Arthur began researching what fruit varieties early American orchards in the mid-Atlantic would have contained and came up with a list of heirlooms: Seckel pear and eight kinds of apple—Bevan's Favorite, Esopus Spitzenberg, Gravenstein, Lady, Roxbury Russet, Virginia Winesap, William's Favorite, and Yellow June. Although some of these antique varieties are slightly later than Homewood's end interpretive date of 1825 (the death of Charles Carroll Jr.), each relates in some way to an earlier cultivar. Peaches were considered, but eventually she went with an apple-heavy lineup. The trees were ordered and delivered to campus from a specialty nursery in the spring, but there wasn't time to arrange for their planting before summer. Besides, on arrival the trees were barely six feet tall.

"When the trees came in, they were incredibly young stock, so they were not ready to go into the ground yet," says Mark Selivan, the university's manager of grounds, resident arborist, and an adviser to the orchard project. "They needed to be husbanded a little bit longer to get up to size, and I kind of nominated myself to do it."

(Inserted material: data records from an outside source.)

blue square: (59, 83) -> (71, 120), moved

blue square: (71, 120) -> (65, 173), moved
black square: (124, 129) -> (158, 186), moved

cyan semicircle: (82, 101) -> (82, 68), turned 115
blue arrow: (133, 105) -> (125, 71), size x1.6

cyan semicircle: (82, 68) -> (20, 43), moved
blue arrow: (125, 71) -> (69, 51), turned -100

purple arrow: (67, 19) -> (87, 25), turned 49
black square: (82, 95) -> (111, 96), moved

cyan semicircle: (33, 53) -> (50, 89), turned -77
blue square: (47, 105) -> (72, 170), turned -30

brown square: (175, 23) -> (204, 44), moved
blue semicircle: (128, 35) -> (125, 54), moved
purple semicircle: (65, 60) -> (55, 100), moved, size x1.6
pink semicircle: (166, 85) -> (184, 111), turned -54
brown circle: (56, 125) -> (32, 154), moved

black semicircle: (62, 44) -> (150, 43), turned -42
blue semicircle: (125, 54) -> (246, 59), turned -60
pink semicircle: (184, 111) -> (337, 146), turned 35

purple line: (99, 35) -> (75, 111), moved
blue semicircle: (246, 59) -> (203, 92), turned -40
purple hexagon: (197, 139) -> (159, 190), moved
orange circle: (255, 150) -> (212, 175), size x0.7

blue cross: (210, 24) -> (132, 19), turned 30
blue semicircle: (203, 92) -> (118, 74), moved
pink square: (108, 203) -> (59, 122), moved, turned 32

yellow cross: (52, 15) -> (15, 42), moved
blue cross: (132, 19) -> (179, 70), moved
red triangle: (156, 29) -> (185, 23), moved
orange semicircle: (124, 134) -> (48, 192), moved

The trees spent the summer at Selivan's house, and here's where the young girls figure in. His daughters, Avery, 8, and Lily, 10, quickly adopted the spindly trees and fussed over them all summer.

"Both my girls helped me out with the trees," Selivan says. "They helped me wrap them up with cloth when it got cold, and they took them water every day, and we monitored for insects and disease. It was an opportunity for me to teach them, and a good family activity."

Selivan and his pro grounds crew will be in charge of the trees' maintenance and care once they are planted on campus. But he is not too worried. "I'm a licensed arborist in several states, including Maryland, and I grew up in an orchard, so I kind of know what to do," Selivan says. Besides, before coming to Johns Hopkins, he notes, he was "in charge of arboricultural and agronomical concerns" at the farm home of one Martha Stewart, the celebrated home and garden diva and media giant.

"I had a great time working for her," Selivan says. "She's a straightforward, successful businesswoman." And after managing the fruit trees and berry bushes for that celebrity taskmaster, looking after nine apple and pear trees beside freshman dorms, he says, "is going to be a cakewalk."